The Brooks Range: Journey, Life, and Art in the Gwazhal is a linen-bound centerpiece book showcasing the imagery of landscape photographer and mountaineer Claude Fiddler. Featuring photographs taken over a span of 21 years, the starkly beautiful images accompany essays from esteemed Alaska writers. The pages paint a vivid Arctic portrait of vastness, hardship, love, and history. The first — and only — edition is just 600 copies.

No serious mountain book collector will want to miss this one. Find out more and see a detailed preview of the book on Claude Fiddler’s website.

Essays

  • Re-creating What it Means to be Human by Roman Dial

  • Memories of the Land by Adeline Raboff

  • Gwazhal Girl by Adeline Raboff

  • Caribou Cartography by Caroline Van Hemert

  • And Again by Claude Fiddler

  • And Now by Nancy Lord

Critical Review

by David Zurick (excerpted)

I’ve never visited the Brooks Range, and now, having seen Claude Fiddler’s exquisite portfolio of photographs, I feel I may not need to. His images are so gorgeous, immersive, and transcendent that all I may need to do in the future, were I to have a hankering to go and see and experience for myself the region, is enter the pages of his book. The images in it are that good.

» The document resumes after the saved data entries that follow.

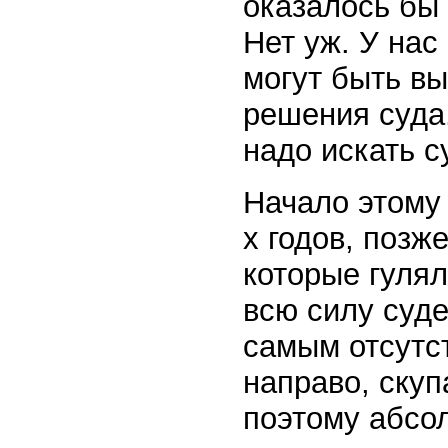
оказалось бы 
Нет уж. У на
могут быть в
решения суда.
надо искать с
Начало этому
х годов, позж
которые гулял
всю силу суд
самым отсутс
направо, скуп
поэтому абсо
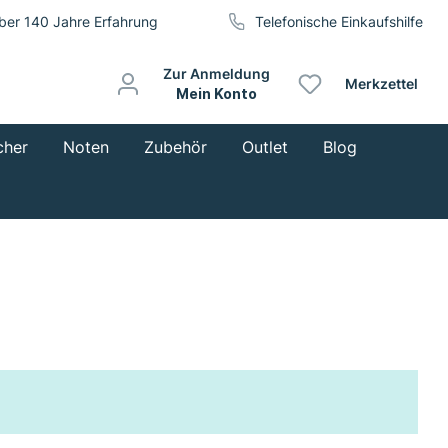
ber 140 Jahre Erfahrung
Telefonische Einkaufshilfe
Zur Anmeldung
Merkzettel
Mein Konto
cher
Noten
Zubehör
Outlet
Blog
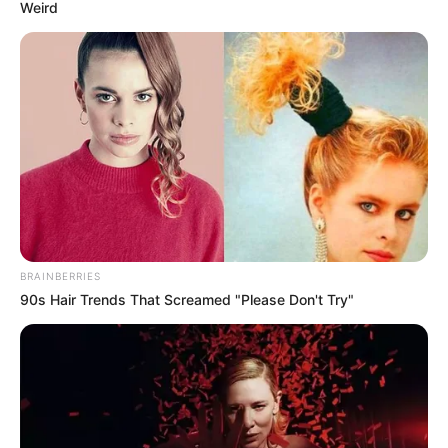
promove campanha de
Weird
apadrinhamento para o Dia...
30 de setembro de 2020
PIÁS E GURIAS
Mercado Municipal de Curitiba
volta a atender aos domingos
19 de agosto de 2020
GASTRONOMIA
Show itinerante para celebrar
aniversário do Mercado
Municipal é adiado
BRAINBERRIES
15 de agosto de 2020
MÚSICA E DANÇA
90s Hair Trends That Screamed "Please Don't Try"
Mercado Municipal de Curitiba
distribui mudas de hortaliças aos
clientes
4 de junho de 2020
GASTRONOMIA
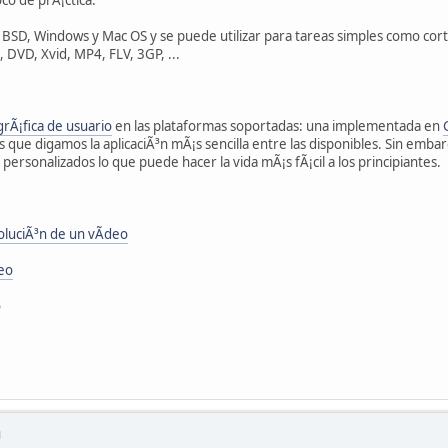
 BSD, Windows y Mac OS y se puede utilizar para tareas simples como cortar
DVD, Xvid, MP4, FLV, 3GP, ...
grÃ¡fica de usuario
en las plataformas soportadas: una implementada en
s que digamos la aplicaciÃ³n mÃ¡s sencilla entre las disponibles. Sin emba
personalizados lo que puede hacer la vida mÃ¡s fÃ¡cil a los principiantes.
oluciÃ³n de un vÃ­deo
deo
o
M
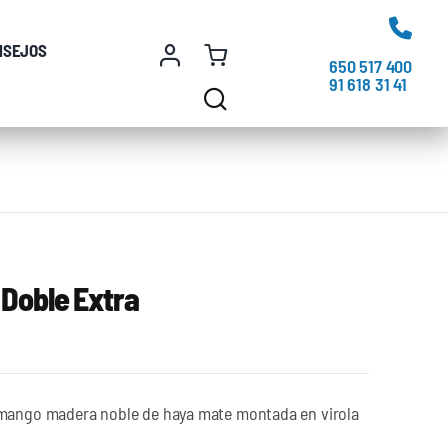
NSEJOS
650 517 400
91 618 31 41
 Doble Extra
 mango madera noble de haya mate montada en virola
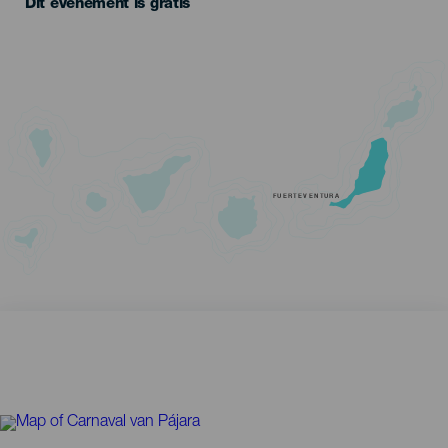
Dit evenement is gratis
FUERTEVENTURA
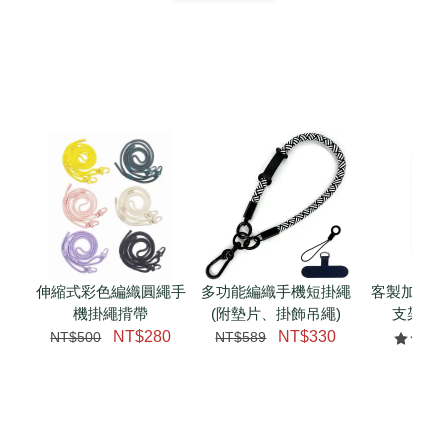
扣) CSAA07
CSAA05
-
NT$ 214
-
+
-
+
NT$ 214
NT$ 214
NT$ 225
NT$ 225
NT$ 225
加入購物車
加購配件包折 $𝟯𝟬
瀏覽全部
伸縮式彩色編織圓繩手
多功能編織手機短掛繩
客製加購 
機掛繩揹帶
(附墊片、掛飾吊繩)
支架 腕
NT$280
NT$330
NT$500
NT$589
NT$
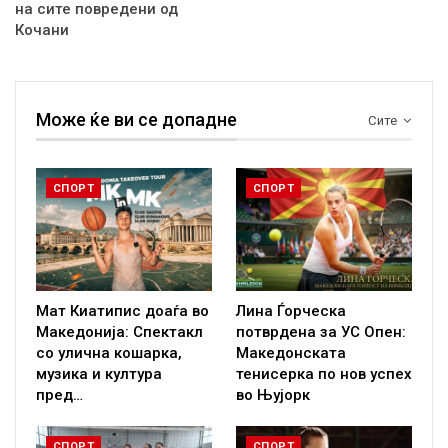
на сите повредени од
Кочани
Може ќе ви се допадне
Сите
СПОРТ
СПОРТ
Мат Киатипис доаѓа во
Лина Ѓорческа
Македонија: Спектакл
потврдена за УС Опен:
со улична кошарка,
Македонската
музика и култура
тенисерка по нов успех
пред…
во Њујорк
СПОРТ
СПОРТ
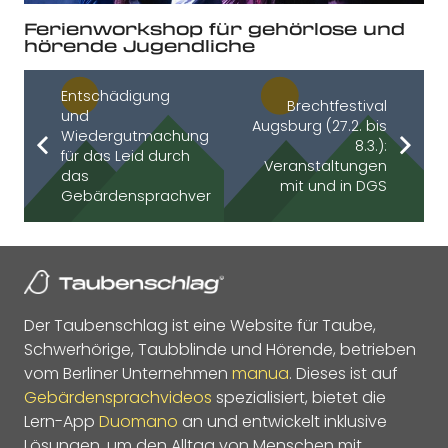
Ferienworkshop für gehörlose und
hörende Jugendliche
Entschädigung
Brechtfestival
und
Augsburg (27.2. bis
Wiedergutmachung
8.3.):
für das Leid durch
Veranstaltungen
das
mit und in DGS
Gebärdensprachverbot
Der Taubenschlag ist eine Website für Taube,
Schwerhörige, Taubblinde und Hörende, betrieben
vom Berliner Unternehmen
manua
. Dieses ist auf
Gebärdensprachvideos
spezialisiert, bietet die
Lern-App
Duomano
an und entwickelt inklusive
Lösungen, um den Alltag von Menschen mit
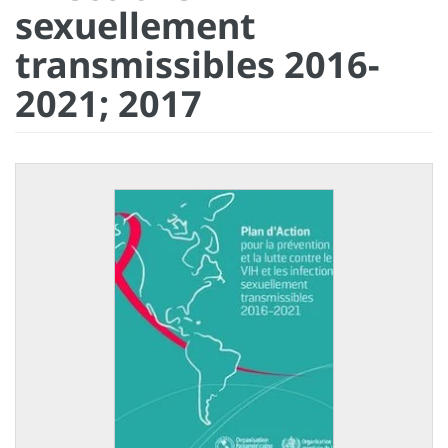
sexuellement
transmissibles 2016-
2021; 2017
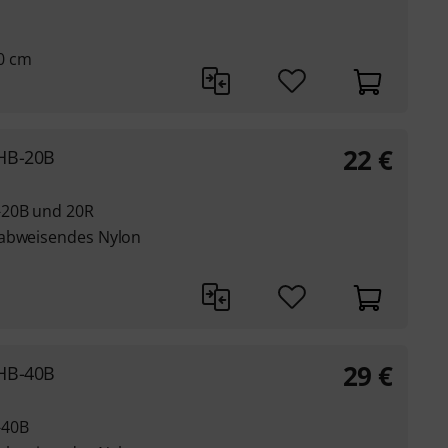
30 cm
22
€
 HB-20B
-20B und 20R
rabweisendes Nylon
29
€
 HB-40B
-40B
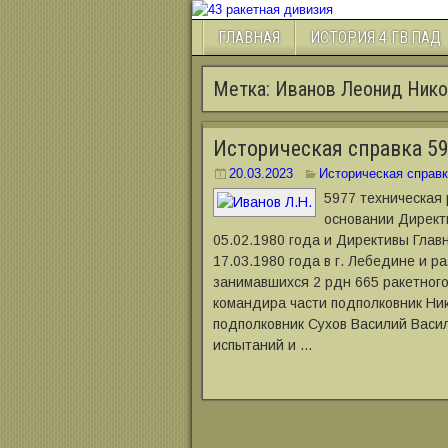
ГЛАВНАЯ
ИСТОРИЯ 4 ГВ.ПАД
Метка:
Иванов Леонид Нико
Историческая справка 59
20.03.2023
Историческая справк
5977 техническая
основании Директ
05.02.1980 года и Директивы Гла
17.03.1980 года в г. Лебедине и 
занимавшихся 2 рдн 665 ракетног
командира части подполковник Ни
подполковник Сухов Василий Васил
испытаний и …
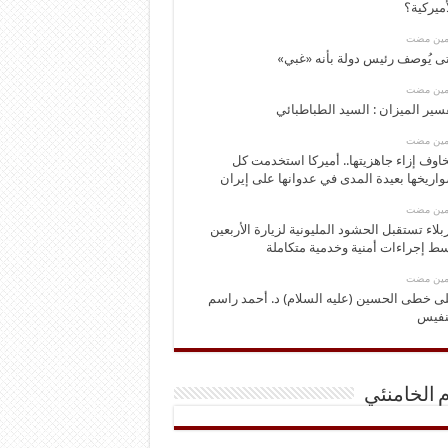
أميركية؟
ومين مضت
ى يُوصف رئيس دولة بأنه «غبي»
ومين مضت
سير الميزان : السيد الطباطبائي
ومين مضت
اوف إزاء جاهزيتها.. أميركا استخدمت كل
اريخها بعيدة المدى في عدوانها على إيران
ومين مضت
بلاء تستقبل الحشود المليونية لزيارة الأربعين
ط إجراءات أمنية وخدمية متكاملة
ومين مضت
ى خطى الحسين (عليه السلام) د. أحمد راسم
نفيس
م الخامنئي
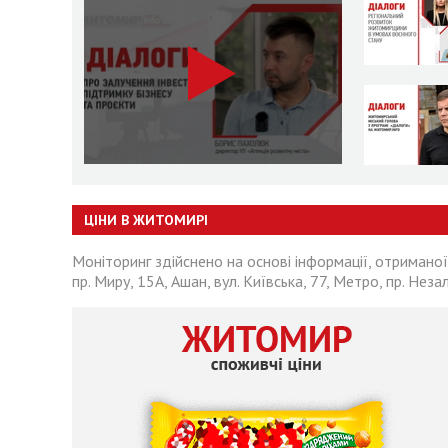
ЦІНИ В ЖИТОМИРІ
Моніторинг здійснено на основі інформації, отриманої
пр. Миру, 15А, Ашан, вул. Київська, 77, Метро, пр. Неза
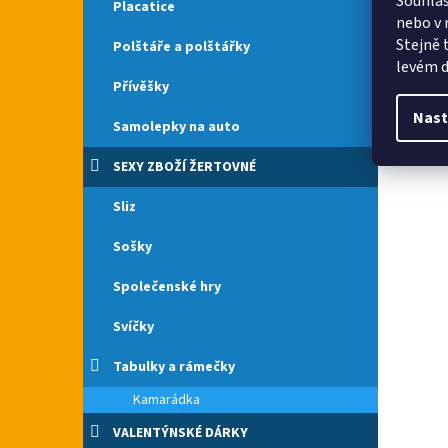
Souhlas
Placatice
nebo v 
Stejně 
Polštáře a polštářky
levém d
Přívěšky
Nast
Samolepky na auto
SEXY ZBOŽÍ ŽERTOVNÉ
Sliz
Sošky
Společenské hry
Svíčky
Tabulky a rámečky
Kamarádka
VALENTÝNSKÉ DÁRKY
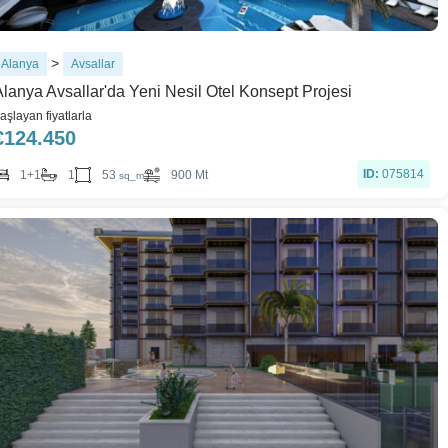
>
Alanya
Avsallar
Alanya Avsallar'da Yeni Nesil Otel Konsept Projesi
aşlayan fiyatlarla
€
124.450
ID:
075814
53
1+1
1
900 Mt
sq_m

The book’s opening image, “Storm clouds and peaks at Sheenjek and Hulahula River divide” does its job admirably well. It sets a stage of rugged terrain, atmospheric turmoil, and fast-changing light. It speaks of exploration, and an artist’s pursuit of adventure and beauty in a remote land. It evokes awe and the mystery of a spiritual landscape – which the Brooks Range, known as the Gwazhal, is held to be among the indigenous people of the region.

The other photographs (80 in all, made over a 20-year period) are as good as the opening one. Each contains the jaw-dropping beauty of an Ansel Adams alpine photograph and color palette of one by Richard Misrach. What sets Claude Fiddler’s work apart is that he combines both in a single image. The terrain is rendered at majestic scales and in breathtaking hues. The pictures are at once both muscular and intimate, made under challenging circumstances that I can only imagine.

The book contains scenes of human despoilation as well as untouched wildness, and explanatory words by the author as well as short essays about nature, spirit, memory, and an adventurous life by writers well-versed in the Alaskan Arctic and Brooks Range. All are fitting companions to the imagery.